EMMY

The next three weeks are a flurry of meetings and paperwork and contracts. There’s still no guarantee this will work out—Charles could always hire lawyers to fight the historic designation, and Ellis doesn’t have enough money on the line to make it worth his while to fight back, though I suspect he would anyway. He actually seems like a pretty good guy, and every meeting we’ve had has been respectful and entirely free of sexual innuendo. Ultimately, what he cares most about is making money. And that’s something I do rather well.

In my spare time, I’ve been helping a few of the businesses in town—Jeannie’s in particular—prepare for the changes to come. They need better marketing, a small overhaul in what they offer, and some renovations, but I think they’ll be just fine once they’ve finished those improvements. And in between all those meetings, I do the one thing I’d have sworn on my life would never happen: I meet with Bradley.

It’s she who texts me, asking if we can talk. Based on our history, I’m understandably nervous, but she’s my half-sister, after all. And if nothing else, if I’m going to stick around Elliott Springs for a while, we need to clear the air.

She arrives at Liam’s wearing the same sneakers and outdated jeans I saw her in when we saw each other in town. The last time, I gloried in the differences between us, in the fact that I looked wealthy, and she looked downtrodden, but it’s a little harder now. If my mother hadn’t kept every penny of my dad’s money, would the difference between us be lessened? Of course it would.

She takes the seat beside mine on Liam’s porch. “So,” she says.

“So.”

“My mom said you didn’t know. About your mom keeping all the money.”

I sigh. “I didn’t even know we were related, Bradley. The bit about my mom keeping the money was a relatively small revelation by contrast.”

“Small for you maybe,” she says snippily.

This is going about as well as I’d expected it would.

“Jesus, are you still bitter about this? Don’t you think the endless shit you did to me for eight years straight more than made up for the fact that a person I had no control over withheld funds?”

“Do you think so?” she snaps. “I mean, look at the two of us. You’ve got a fucking graduate degree from an Ivy League school, and that car you’ve been renting since you got here probably costs more per month than I earn in a year. I have to live with the fact that our father only chose to take you. Do you really think a little high school bullying made up for all that? Do you want to fucking trade places with me? Because I’d sure as shit trade places with you.”

I roll my eyes. “Our father only chose to take me because my mother, not yours, is a sociopath who has hated me since I was born. Did it ever occur to you that maybe my life was already hard enough, being stuck with her?”

She swallows, and for a half second I almost think I see remorse in her eyes before her gaze turns steely again. “And,” I add, “you were punishing the wrong goddamn person the entire time.
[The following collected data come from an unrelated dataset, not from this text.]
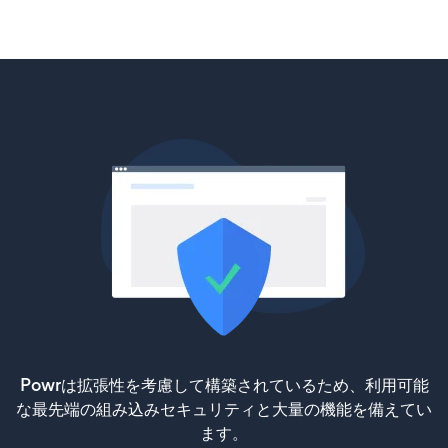
Powrは拡張性を考慮して構築されているため、利用可能
な最先端の組み込みセキュリティと大量の機能を備えてい
ます。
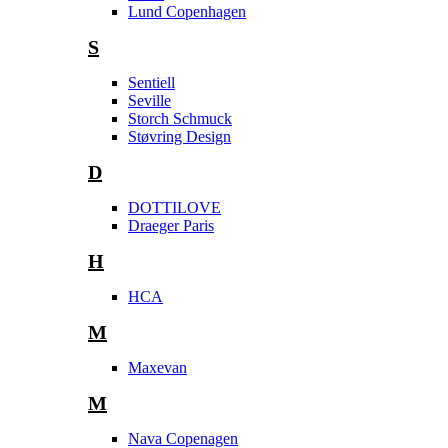
Lund Copenhagen
S
Sentiell
Seville
Storch Schmuck
Støvring Design
D
DOTTILOVE
Draeger Paris
H
HCA
M
Maxevan
M
Nava Copenagen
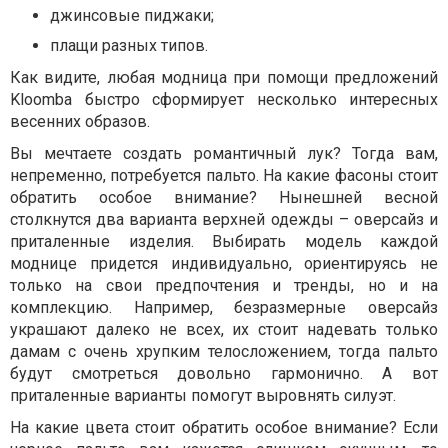
джинсовые пиджаки;
плащи разных типов.
Как видите, любая модница при помощи предложений
Kloomba быстро сформирует несколько интересных
весенних образов.
Вы мечтаете создать романтичный лук? Тогда вам,
непременно, потребуется пальто. На какие фасоны стоит
обратить особое внимание? Нынешней весной
столкнутся два варианта верхней одежды – оверсайз и
приталенные изделия. Выбирать модель каждой
моднице придется индивидуально, ориентируясь не
только на свои предпочтения и тренды, но и на
комплекцию. Например, безразмерные оверсайз
украшают далеко не всех, их стоит надевать только
дамам с очень хрупким телосложением, тогда пальто
будут смотреться довольно гармонично. А вот
приталенные варианты помогут выровнять силуэт.
На какие цвета стоит обратить особое внимание? Если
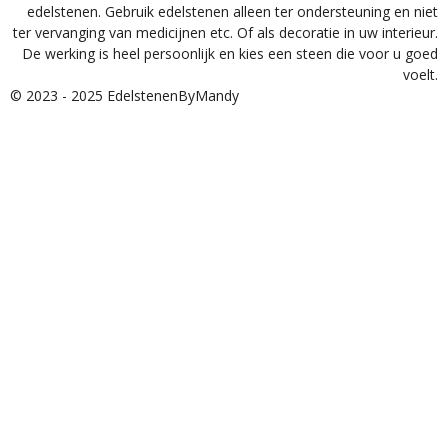
edelstenen. Gebruik edelstenen alleen ter ondersteuning en niet
ter vervanging van medicijnen etc. Of als decoratie in uw interieur.
De werking is heel persoonlijk en kies een steen die voor u goed
voelt.
© 2023 - 2025 EdelstenenByMandy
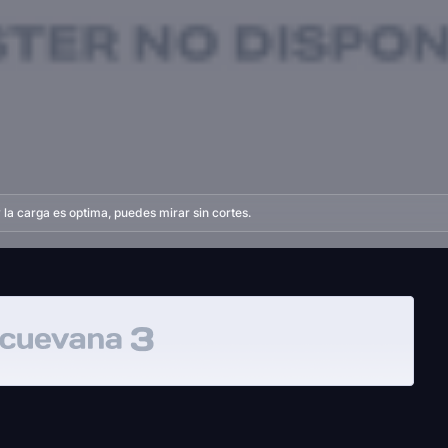
la carga es optima, puedes mirar sin cortes.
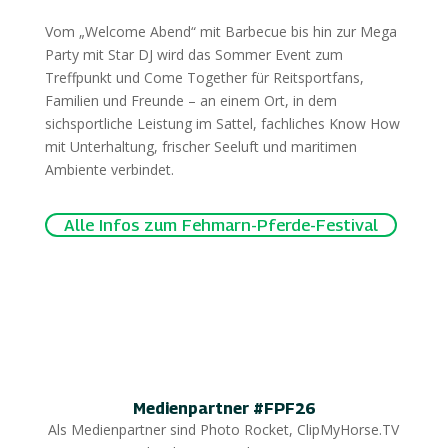
Vom „Welcome Abend“ mit Barbecue bis hin zur Mega
Party mit Star DJ wird das Sommer Event zum
Treffpunkt und Come Together für Reitsportfans,
Familien und Freunde – an einem Ort, in dem
sichsportliche Leistung im Sattel, fachliches Know How
mit Unterhaltung, frischer Seeluft und maritimen
Ambiente verbindet.
Alle Infos zum Fehmarn-Pferde-Festival
Medienpartner #FPF26
Als Medienpartner sind Photo Rocket, ClipMyHorse.TV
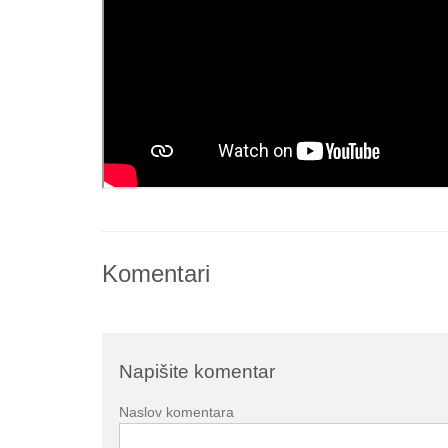
Komentari
Napišite komentar
Naslov komentara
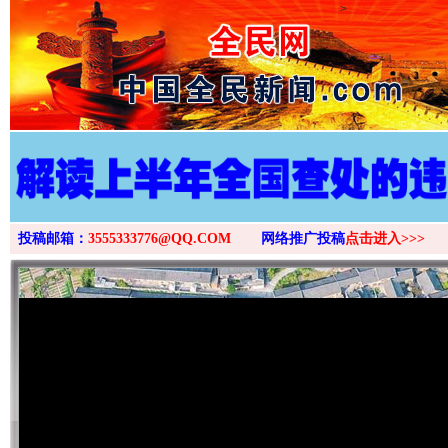
>
投稿邮箱：
3555333776@QQ.COM
网络推广投稿
点击进入>>>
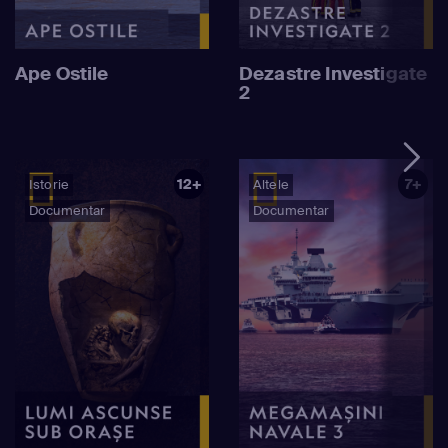
Ape Ostile
Dezastre Investigate
2
12+
7+
Istorie
Altele
Documentar
Documentar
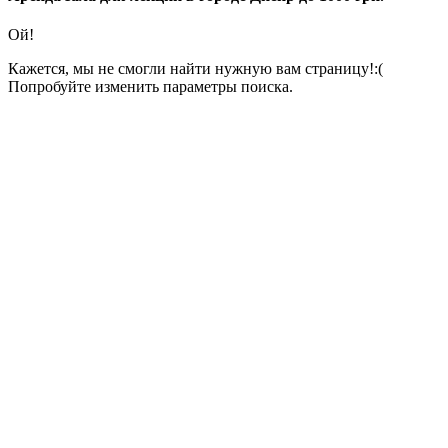
Ой!
Кажется, мы не смогли найти нужную вам страницу!:(
Попробуйте изменить параметры поиска.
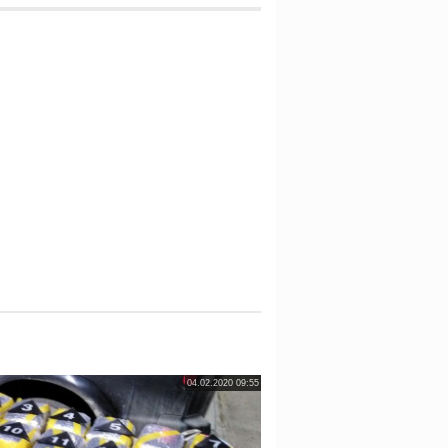
04.02.2020 09:55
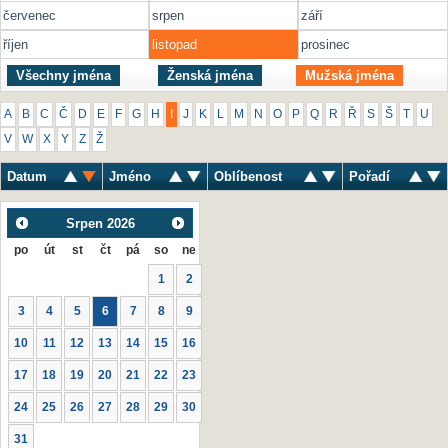
červenec
srpen
září
říjen
listopad
prosinec
Všechny jména
Ženská jména
Mužská jména
A
B
C
Č
D
E
F
G
H
I
J
K
L
M
N
O
P
Q
R
Ř
S
Š
T
U
V
W
X
Y
Z
Ž
Datum
Jméno
Oblíbenost
Pořadí
Srpen
2026
po
út
st
čt
pá
so
ne
1
2
3
4
5
6
7
8
9
10
11
12
13
14
15
16
17
18
19
20
21
22
23
24
25
26
27
28
29
30
31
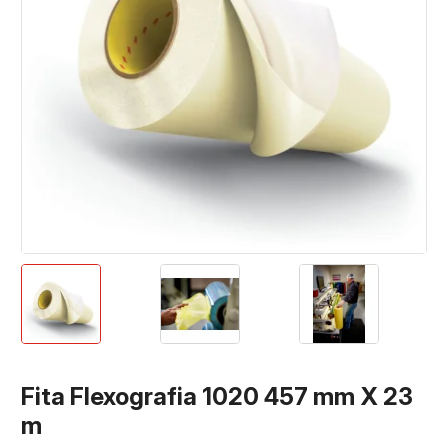
Fita Flexografia 1020 457 mm X 23
m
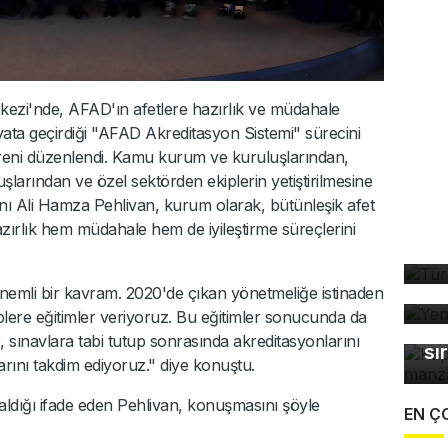
ezi'nde, AFAD'ın afetlere hazırlık ve müdahale
ata geçirdiği "AFAD Akreditasyon Sistemi" sürecini
öreni düzenlendi. Kamu kurum ve kuruluşlarından,
şlarından ve özel sektörden ekiplerin yetiştirilmesine
ı Ali Hamza Pehlivan, kurum olarak, bütünleşik afet
Tü
azırlık hem müdahale hem de iyileştirme süreçlerini
ta
Ye
nemli bir kavram. 2020'de çıkan yönetmeliğe istinaden
Ka
plere eğitimler veriyoruz. Bu eğitimler sonucunda da
ma
ere, sınavlara tabi tutup sonrasında akreditasyonlarını
sı
larını takdim ediyoruz." diye konuştu.
aldığı ifade eden Pehlivan, konuşmasını şöyle
EN Ç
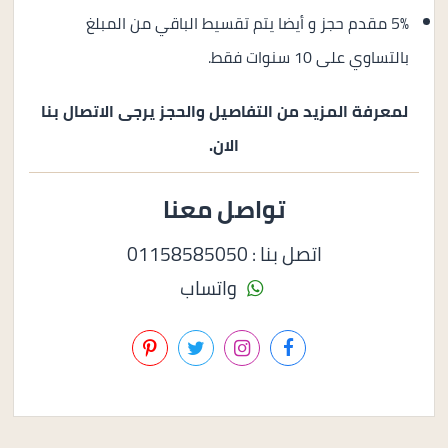
5% مقدم حجز و أيضا يتم تقسيط الباقي من المبلغ
بالتساوي على 10 سنوات فقط.
لمعرفة المزيد من التفاصيل والحجز يرجى الاتصال بنا
الان.
تواصل معنا
اتصل بنا : 01158585050
واتساب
I personally took nothing from you.”

She folds her arms, glaring at me. “No, but you were the beneficiary of it, weren’t you?”

I don’t think I’ve ever met anyone in my life so unable to accept responsibility for their own bullshit—aside from my mother.

“And did it help your situation in some way, plastering photos of my texts all over the halls?” I demand. “Did that improve your SATs a little? Did it give you the extra edge you needed in a science fair?”

Her eyes narrow. “No, but it made me feel a little better about the fact that none of those things were coming together for me.”

Her expression is truculent; her arms are folded while she glares at me. She reminds me of someone. When I realize who it is, I start laughing despite myself.

“What’s so funny?” she demands.

“I just realized who you remind me of,” I tell her. “You’re pissy and vengeful and completely blinded by rage, and I’m exactly the same way.”

She stares at me, and then her glare gives way just a little. Her mouth twitches. “I don’t remember much about our dad, but I can’t say I love the parts of him I see in the two of us.”

I sigh. “He was a good man. Aside from, you know, the money laundering and abandoning us and cheating.”

She frowns. “Now I’m pissed again. Because you have a thousand memories with him, and what do I have? Some donuts on the pier in Santa Cruz and those fucking angels he sent.”

A chill slides up my spine. “Angels?” I ask quietly. “What angels?”

“He sent one to me and one to my mom the Christmas after he left. Someone must have dropped them off for him. No idea who.”

“What makes you think they were from him?” My voice is weak.

She shrugs. “My mom told me they were. She said he always used to buy them for your mom. She was pretty pissed about it. For all I know, they were just from someone who came into the store and felt sorry for us.”

“No,” I whisper. “They were from him.”